Autre indicateur d’intérêt, le coût de la main d’œuvre. Dans ce tableau où le Québec obtient un D (par rapport aux autres provinces) on compare le coût réel d’un salaire de 40 000$ pour un employeur. Le coût inclus le RRQ, l’assurance emploi, santé sécurité au travail etc. L’Alberta où le coût est le plus bas se situ à 43 500$ alors que le Québec frise le 46 000$… Or en faisant des recherches sur les autres classement de ce type, je suis tombé sur une remarque fort pertinente sur les performances du Québec dans ce type de classement : On soulignait la bonne position du Québec pour attirer de nouvelles entreprises par son bas niveau salarial. En effet, comme le coût de la vie est moindre au Québec, les salaires sont également moins élevés…

Voici les données de Statistique Canada à ce sujet : Salaire moyen en juillet 2010 au Québec (20.69$/h), en Ontario (22.88$/h), en Alberta (24.99$/h) et en Colombie-Britannique (22.54$/h). Ainsi à 40h par semaine le québécois moyen coûte 43 000$ alors que l’albertain moyen coûte tout près de 52 000$ soit 9 000$ de plus .. moins la différence de coûts pour l’employeur 2 500$ .. ce qui fait que le salaire moyen au Québec est de 6 500$ de moins qu’en Alberta – ce qui vaudrait au Québec un A plutôt qu’un D.

…

J’ai mentionné un peu plus haut d’autres classements du type. Fait intéressant, dans les deux classements que j’ai pu retrouver sur les meilleures villes canadiennes pour faire des affaires, le Québec se classe parmi les premiers.

En 2009 pour le palmarès FCEI, le Québec est en tête avec la Saskatchewan. On y souligne entre autres les « fortes racines entrepreneuriales », un autre secteur où le Québec obtient un D selon le Conseil du patronat – quoi que j’ai plus tendance à croire que la vérité se situe au milieu…

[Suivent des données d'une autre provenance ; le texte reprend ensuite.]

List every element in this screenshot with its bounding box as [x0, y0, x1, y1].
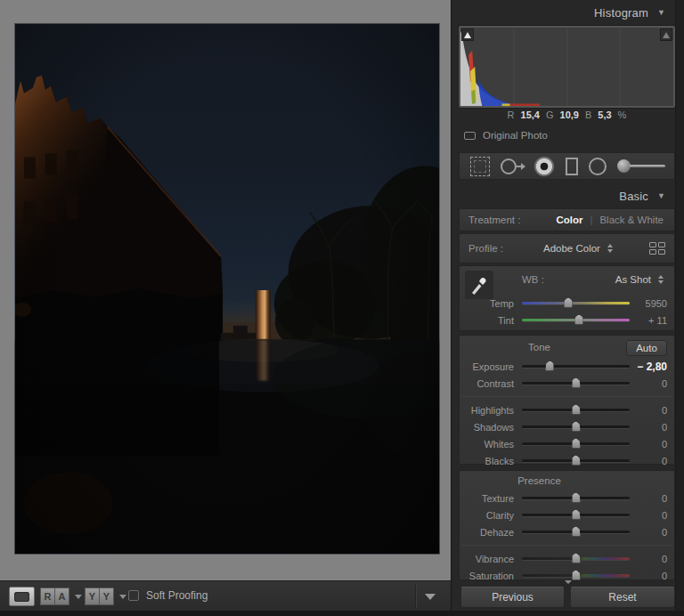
develop-right-panel: Histogram ▼ R 15,4 G — [451, 0, 684, 616]
dehaze-slider[interactable] — [522, 531, 630, 533]
histogram-title: Histogram — [594, 6, 648, 20]
vibrance-slider-row: Vibrance 0 — [460, 550, 674, 567]
shadow-clipping-indicator[interactable] — [461, 28, 474, 41]
photo-canvas[interactable] — [14, 23, 440, 555]
red-eye-correction-icon[interactable] — [534, 157, 554, 176]
treatment-color-option[interactable]: Color — [557, 215, 583, 225]
blacks-slider-row: Blacks 0 — [460, 452, 674, 469]
vibrance-value[interactable]: 0 — [630, 554, 667, 564]
profile-browser-icon[interactable] — [649, 242, 665, 255]
toolbar-options-dropdown-icon[interactable] — [425, 594, 436, 600]
dehaze-slider-thumb[interactable] — [571, 526, 581, 537]
compare-active-cell[interactable]: A — [54, 588, 69, 605]
graduated-filter-icon[interactable] — [566, 158, 578, 175]
highlights-slider[interactable] — [522, 409, 630, 411]
saturation-slider-thumb[interactable] — [571, 570, 581, 580]
vignette-overlay — [15, 24, 439, 554]
tint-slider[interactable] — [522, 319, 630, 321]
contrast-slider-thumb[interactable] — [571, 377, 581, 388]
blacks-slider-thumb[interactable] — [571, 455, 581, 466]
presence-divider — [461, 545, 672, 546]
readout-b-value: 5,3 — [598, 109, 611, 120]
after-cell[interactable]: Y — [99, 588, 114, 605]
whites-value[interactable]: 0 — [630, 439, 667, 450]
histogram-display[interactable] — [459, 26, 675, 108]
original-photo-label: Original Photo — [483, 130, 548, 141]
histogram-collapse-icon[interactable]: ▼ — [657, 8, 665, 17]
clarity-slider[interactable] — [522, 514, 630, 516]
temp-slider[interactable] — [522, 302, 630, 304]
histogram-panel-header[interactable]: Histogram ▼ — [452, 2, 676, 23]
contrast-value[interactable]: 0 — [630, 378, 667, 389]
whites-slider[interactable] — [522, 442, 630, 445]
spot-removal-icon[interactable] — [501, 158, 517, 174]
texture-value[interactable]: 0 — [630, 493, 667, 504]
exposure-slider-thumb[interactable] — [545, 361, 555, 371]
compare-view-dropdown-icon[interactable] — [75, 595, 82, 599]
before-cell[interactable]: Y — [85, 588, 100, 605]
whites-slider-thumb[interactable] — [571, 438, 581, 449]
blacks-label: Blacks — [465, 456, 522, 466]
shadows-value[interactable]: 0 — [630, 422, 667, 433]
compare-view-button[interactable]: R A — [40, 588, 69, 605]
profile-updown-icon[interactable] — [607, 244, 613, 253]
basic-panel-header[interactable]: Basic ▼ — [452, 185, 676, 207]
blacks-value[interactable]: 0 — [630, 456, 667, 466]
profile-label: Profile : — [468, 243, 522, 254]
auto-tone-button[interactable]: Auto — [626, 340, 667, 356]
temp-value[interactable]: 5950 — [630, 298, 667, 309]
shadows-slider-thumb[interactable] — [571, 421, 581, 432]
readout-r-label: R — [508, 109, 515, 120]
vibrance-label: Vibrance — [465, 554, 522, 564]
vibrance-slider[interactable] — [522, 557, 630, 560]
contrast-slider[interactable] — [522, 382, 630, 385]
compare-reference-cell[interactable]: R — [40, 588, 55, 605]
vibrance-slider-thumb[interactable] — [571, 553, 581, 563]
panel-scroll-indicator[interactable] — [565, 580, 572, 584]
dehaze-label: Dehaze — [465, 527, 522, 538]
tint-slider-row: Tint + 11 — [460, 312, 674, 328]
previous-button[interactable]: Previous — [460, 587, 565, 608]
tint-value[interactable]: + 11 — [630, 315, 667, 326]
clarity-value[interactable]: 0 — [630, 510, 667, 521]
lightroom-develop-window: R A Y Y Soft Proofing Histogram ▼ — [0, 0, 684, 616]
wb-updown-icon[interactable] — [658, 275, 664, 284]
soft-proofing-checkbox[interactable] — [128, 590, 139, 601]
profile-select[interactable]: Adobe Color — [543, 243, 600, 254]
shadows-slider[interactable] — [522, 426, 630, 428]
rgb-readout: R 15,4 G 10,9 B 5,3 % — [459, 109, 675, 120]
blacks-slider[interactable] — [522, 459, 630, 462]
highlights-slider-thumb[interactable] — [571, 404, 581, 415]
exposure-value[interactable]: − 2,80 — [630, 361, 667, 373]
tint-slider-thumb[interactable] — [574, 314, 584, 325]
clarity-slider-thumb[interactable] — [571, 509, 581, 520]
loupe-view-button[interactable] — [9, 587, 35, 606]
reset-button[interactable]: Reset — [570, 587, 675, 608]
before-after-dropdown-icon[interactable] — [119, 595, 126, 599]
basic-title: Basic — [619, 190, 648, 203]
image-display-area — [0, 0, 451, 580]
wb-select[interactable]: As Shot — [615, 274, 651, 285]
highlight-clipping-indicator[interactable] — [660, 28, 672, 41]
texture-slider-thumb[interactable] — [571, 492, 581, 503]
presence-section: Presence Texture 0 Clarity 0 Dehaze — [459, 470, 675, 580]
radial-filter-icon[interactable] — [589, 158, 607, 175]
whites-slider-row: Whites 0 — [460, 435, 674, 452]
exposure-slider[interactable] — [522, 365, 630, 368]
tint-label: Tint — [465, 315, 522, 326]
dehaze-value[interactable]: 0 — [630, 527, 667, 538]
highlights-value[interactable]: 0 — [630, 405, 667, 416]
wb-label: WB : — [522, 274, 544, 285]
saturation-value[interactable]: 0 — [630, 571, 667, 581]
clarity-slider-row: Clarity 0 — [460, 507, 674, 523]
basic-collapse-icon[interactable]: ▼ — [657, 191, 665, 200]
temp-slider-thumb[interactable] — [564, 297, 574, 308]
crop-overlay-icon[interactable] — [470, 157, 490, 176]
saturation-slider[interactable] — [522, 574, 630, 577]
adjustment-brush-icon[interactable] — [617, 158, 665, 175]
before-after-view-button[interactable]: Y Y — [85, 588, 113, 605]
loupe-view-icon — [14, 592, 29, 602]
texture-slider[interactable] — [522, 497, 630, 499]
panel-scrollbar[interactable] — [675, 0, 684, 616]
treatment-bw-option[interactable]: Black & White — [599, 215, 664, 225]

En 2007, dans le magazine Business Week le Québec fait encore meilleure figure! Six villes Québécoises se classent parmi les 10 premières avec Sherbrooke en tête. On y souligne d’ailleurs que c’est Québec qui arrivait en tête en 2006! Les indicateurs ne sont pas nécessairement les mêmes, mais ils se rejoignent en grande partie.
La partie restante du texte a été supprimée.